(Extracted entries)

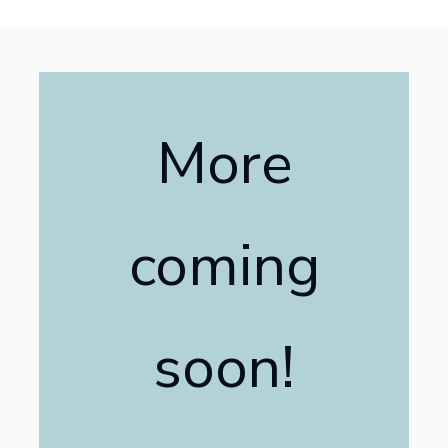
More
coming
soon!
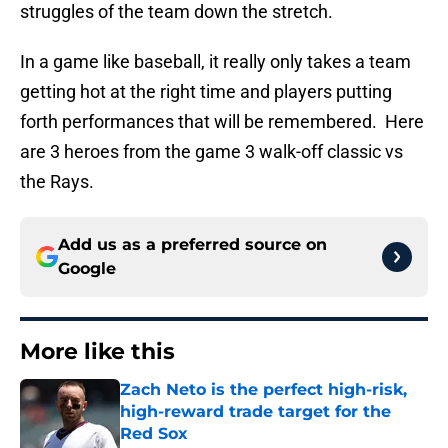
struggles of the team down the stretch.
In a game like baseball, it really only takes a team
getting hot at the right time and players putting
forth performances that will be remembered. Here
are 3 heroes from the game 3 walk-off classic vs
the Rays.
Add us as a preferred source on
Google
More like this
Zach Neto is the perfect high-risk,
high-reward trade target for the
Red Sox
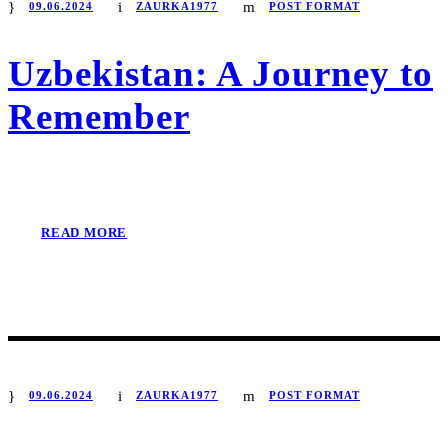
09.06.2024
ZAURKA1977
POST FORMAT
Uzbekistan: A Journey to
Remember
READ MORE
09.06.2024
ZAURKA1977
POST FORMAT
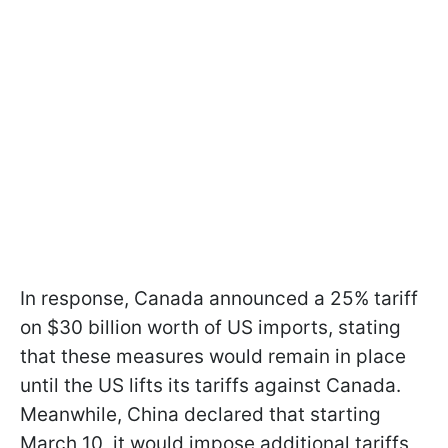
In response, Canada announced a 25% tariff
on $30 billion worth of US imports, stating
that these measures would remain in place
until the US lifts its tariffs against Canada.
Meanwhile, China declared that starting
March 10, it would impose additional tariffs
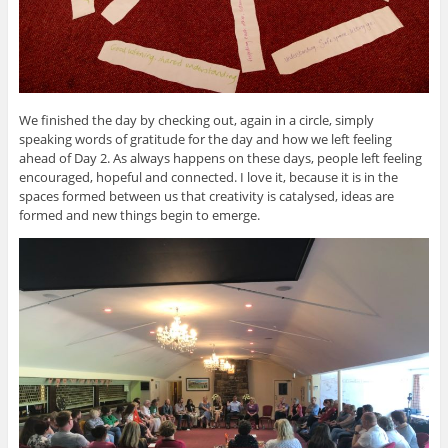
We finished the day by checking out, again in a circle, simply
speaking words of gratitude for the day and how we left feeling
ahead of Day 2. As always happens on these days, people left feeling
encouraged, hopeful and connected. I love it, because it is in the
spaces formed between us that creativity is catalysed, ideas are
formed and new things begin to emerge.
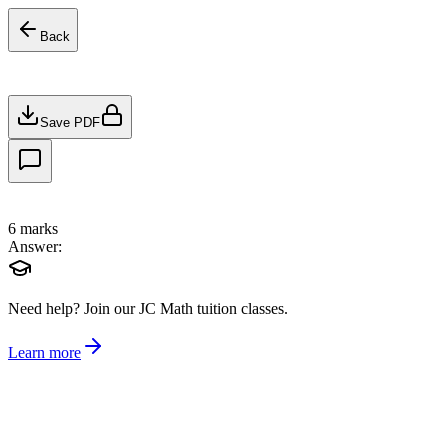
Back
Save PDF
6
marks
Answer:
Need help?
Join our JC Math tuition classes.
Learn more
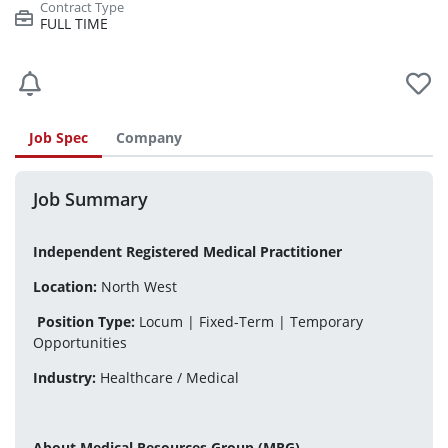
FULL TIME
Job Spec
Company
Job Summary
Independent Registered Medical Practitioner
Location:
 North West
Position Type:
 Locum | Fixed-Term | Temporary 
Opportunities
Industry:
 Healthcare / Medical
About Medical Resources Group (MRG)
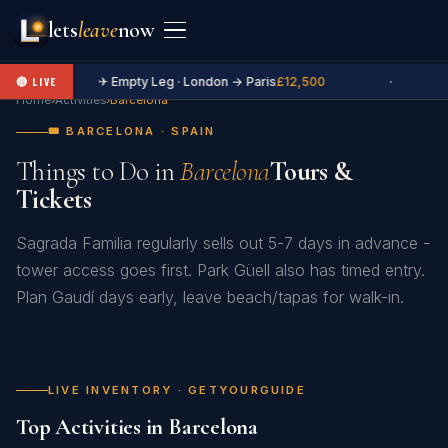
lets
leave
now
✈ Empty Leg · London → Paris
£12,500
·
🔴 LIVE
Home
›
Activities
›
Barcelona
🎟️ BARCELONA · SPAIN
Things to Do in
Barcelona
Tours &
Tickets
Sagrada Familia regularly sells out 5-7 days in advance -
tower access goes first. Park Güell also has timed entry.
Plan Gaudí days early, leave beach/tapas for walk-in.
LIVE INVENTORY · GETYOURGUIDE
Top Activities in Barcelona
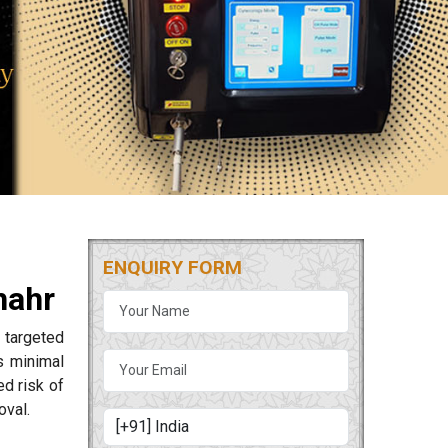
ENQUIRY FORM
hahr
 targeted
s minimal
ed risk of
oval.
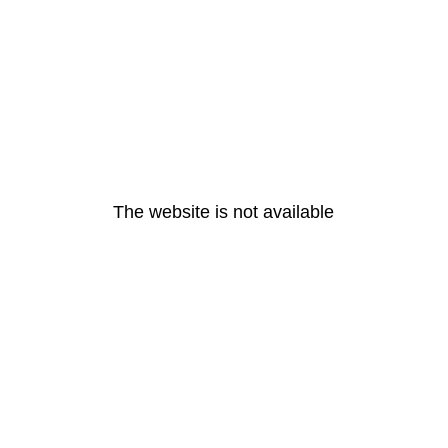
The website is not available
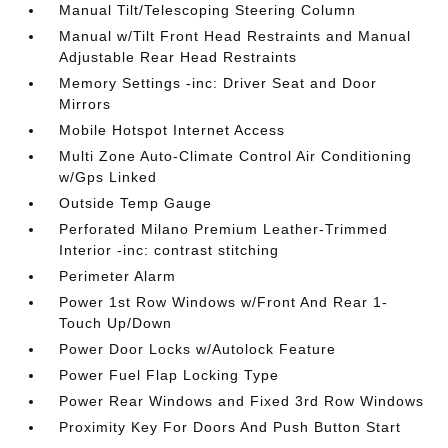
Manual Tilt/Telescoping Steering Column
Manual w/Tilt Front Head Restraints and Manual
Adjustable Rear Head Restraints
Memory Settings -inc: Driver Seat and Door
Mirrors
Mobile Hotspot Internet Access
Multi Zone Auto-Climate Control Air Conditioning
w/Gps Linked
Outside Temp Gauge
Perforated Milano Premium Leather-Trimmed
Interior -inc: contrast stitching
Perimeter Alarm
Power 1st Row Windows w/Front And Rear 1-
Touch Up/Down
Power Door Locks w/Autolock Feature
Power Fuel Flap Locking Type
Power Rear Windows and Fixed 3rd Row Windows
Proximity Key For Doors And Push Button Start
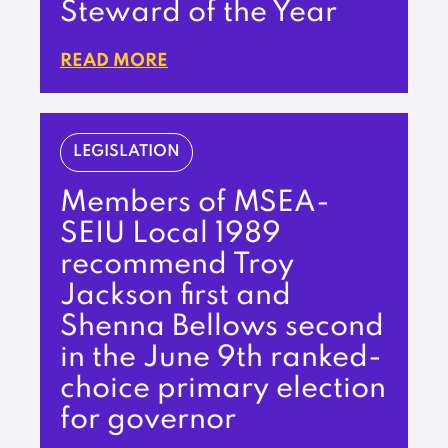
Steward of the Year
READ MORE
LEGISLATION
Members of MSEA-
SEIU Local 1989
recommend Troy
Jackson first and
Shenna Bellows second
in the June 9th ranked-
choice primary election
for governor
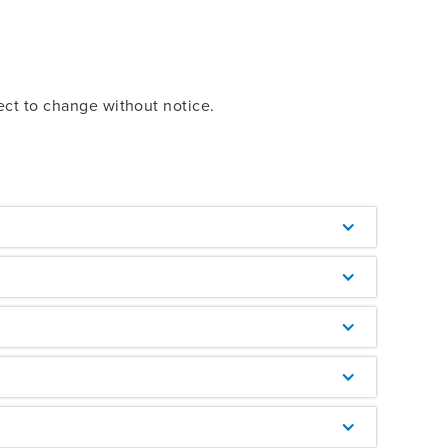
ect to change without notice.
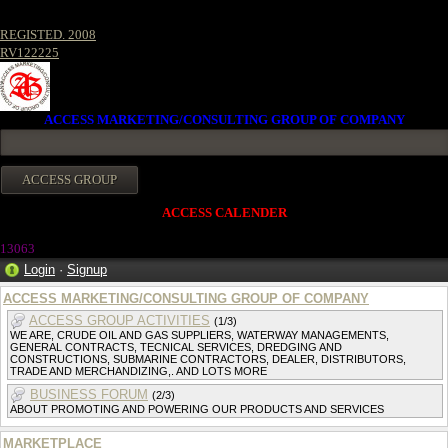
REGISTED. 2008
RV122225
ACCESS MARKETING/CONSULTING GROUP OF COMPANY
ACCESS CALENDER
13063
Login
·
Signup
ACCESS MARKETING/CONSULTING GROUP OF COMPANY
ACCESS GROUP ACTIVITIES
(1/3)
WE ARE, CRUDE OIL AND GAS SUPPLIERS, WATERWAY MANAGEMENTS,
GENERAL CONTRACTS, TECNICAL SERVICES, DREDGING AND
CONSTRUCTIONS, SUBMARINE CONTRACTORS, DEALER, DISTRIBUTORS,
TRADE AND MERCHANDIZING,. AND LOTS MORE
BUSINESS FORUM
(2/3)
ABOUT PROMOTING AND POWERING OUR PRODUCTS AND SERVICES
MARKETPLACE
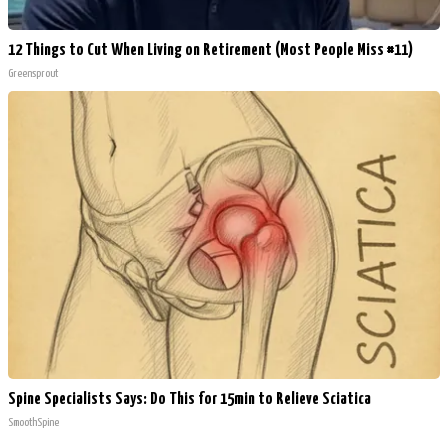
12 Things to Cut When Living on Retirement (Most People Miss #11)
Greensprout
Spine Specialists Says: Do This for 15min to Relieve Sciatica
SmoothSpine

(End Extracted entries)

What the task requires | Set the records down again precisely, skipping every image.

Task output |
More
coming
soon!
struggles of the team down the stretch.
In a game like baseball, it really only takes a team
getting hot at the right time and players putting
forth performances that will be remembered. Here
are 3 heroes from the game 3 walk-off classic vs
the Rays.
Add us as a preferred source on
Google
More like this
Zach Neto is the perfect high-risk,
high-reward trade target for the
Red Sox
09.06.2024
ZAURKA1977
POST FORMAT
Uzbekistan: A Journey to
Remember
READ MORE
09.06.2024
ZAURKA1977
POST FORMAT
In response, Canada announced a 25% tariff
on $30 billion worth of US imports, stating
that these measures would remain in place
until the US lifts its tariffs against Canada.
Meanwhile, China declared that starting
March 10, it would impose additional tariffs
We finished the day by checking out, again in a circle, simply
speaking words of gratitude for the day and how we left feeling
ahead of Day 2. As always happens on these days, people left feeling
encouraged, hopeful and connected. I love it, because it is in the
spaces formed between us that creativity is catalysed, ideas are
formed and new things begin to emerge.
Back
Save PDF
6
marks
Answer:
Need help?
Join our JC Math tuition classes.
Learn more
FULL TIME
Job Spec
Company
Job Summary
Independent Registered Medical Practitioner
Location:
 North West
Position Type:
 Locum | Fixed-Term | Temporary 
Opportunities
Industry:
 Healthcare / Medical
About Medical Resources Group (MRG)
lets
leave
now
✈ Empty Leg · London → Paris
£12,500
·
🔴 LIVE
Home
›
Activities
›
Barcelona
🎟️ BARCELONA · SPAIN
Things to Do in
Barcelona
Tours &
Tickets
Sagrada Familia regularly sells out 5-7 days in advance -
tower access goes first. Park Güell also has timed entry.
Plan Gaudí days early, leave beach/tapas for walk-in.
LIVE INVENTORY · GETYOURGUIDE
Top Activities in Barcelona
ENQUIRY FORM
hahr
 targeted
s minimal
ed risk of
oval.
The website is not available
Manual Tilt/Telescoping Steering Column
Manual w/Tilt Front Head Restraints and Manual
Adjustable Rear Head Restraints
Memory Settings -inc: Driver Seat and Door
Mirrors
Mobile Hotspot Internet Access
Multi Zone Auto-Climate Control Air Conditioning
w/Gps Linked
Outside Temp Gauge
Perforated Milano Premium Leather-Trimmed
Interior -inc: contrast stitching
Perimeter Alarm
Power 1st Row Windows w/Front And Rear 1-
Touch Up/Down
Power Door Locks w/Autolock Feature
Power Fuel Flap Locking Type
Power Rear Windows and Fixed 3rd Row Windows
Proximity Key For Doors And Push Button Start
Steward of the Year
READ MORE
LEGISLATION
Members of MSEA-
SEIU Local 1989
recommend Troy
Jackson first and
Shenna Bellows second
in the June 9th ranked-
choice primary election
for governor
ect to change without notice.
REGISTED. 2008
RV122225
ACCESS MARKETING/CONSULTING GROUP OF COMPANY
ACCESS CALENDER
13063
Login
·
Signup
ACCESS MARKETING/CONSULTING GROUP OF COMPANY
ACCESS GROUP ACTIVITIES
(1/3)
WE ARE, CRUDE OIL AND GAS SUPPLIERS, WATERWAY MANAGEMENTS,
GENERAL CONTRACTS, TECNICAL SERVICES, DREDGING AND
CONSTRUCTIONS, SUBMARINE CONTRACTORS, DEALER, DISTRIBUTORS,
TRADE AND MERCHANDIZING,. AND LOTS MORE
BUSINESS FORUM
(2/3)
ABOUT PROMOTING AND POWERING OUR PRODUCTS AND SERVICES
MARKETPLACE
12 Things to Cut When Living on Retirement (Most People Miss #11)
Greensprout
Spine Specialists Says: Do This for 15min to Relieve Sciatica
SmoothSpine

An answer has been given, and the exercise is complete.